Daily VideoAugust 12, 2014
Why we still need Freedom Schools, 50 years later
Half a century ago, students and local organizers banded together to fight to end segregation and discrimination against African-Americans in the United States.
In what became known as Freedom Summer, over 1,000 mostly-white, college-age volunteers flocked to Mississippi and joined local African-American leaders to register voters, and protest injustice, but they also created Freedom Schools in an attempt to correct education inequalities for children of color.
The Freedom Schools addressed topics that typically did not appear in the curricula of then-segregated schools, including black history and literature.
But 50 years later, there are still inequalities in the American education system.
“We still have an inferior education system for millions of children of color, and particularly if they’re poor,” said Marian Wright Edelman, president of the Children’s Defense Fund, which supports nearly 200 Freedom Schools around the country today.
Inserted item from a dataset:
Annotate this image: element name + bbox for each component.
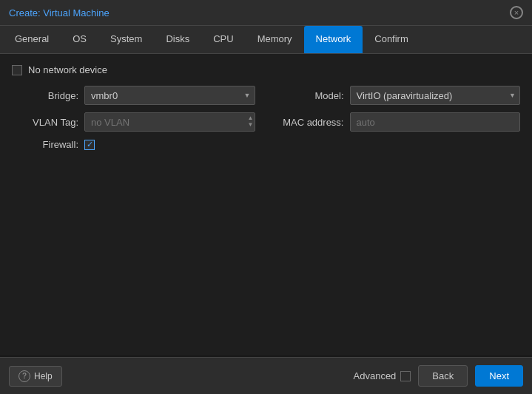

Some students rely on Freedom Schools for food, according to Abimbola George, who served as project manager for the Omega Freedom School at Malcolm X Elementary school in Washington, D.C.
“It’s really hard to see, because you realize that, if it wasn’t for Freedom Schools, some of these children won’t have breakfast or lunch,” George said.
Originally located in churches and community centers, some of today’s Freedom Schools can be found in homeless shelters and juvenile detention centers. A disproportionate number of students in detention centers are black and Latino men, who are incarcerated in higher numbers than most other groups in the country.
The Children’s Defense Fund plans to build Freedom Schools next summer at historically black college campuses and on one of the original school sites.
Warm up questions
- What did the Civil Rights Act accomplish?
- What was Freedom Summer?
- Why is it important for history and literature classes to include many different perspectives?
- Many of the volunteers during Freedom Summer came from different backgrounds than the students they were serving. What sorts of challenges could this have created for both the volunteers and the students?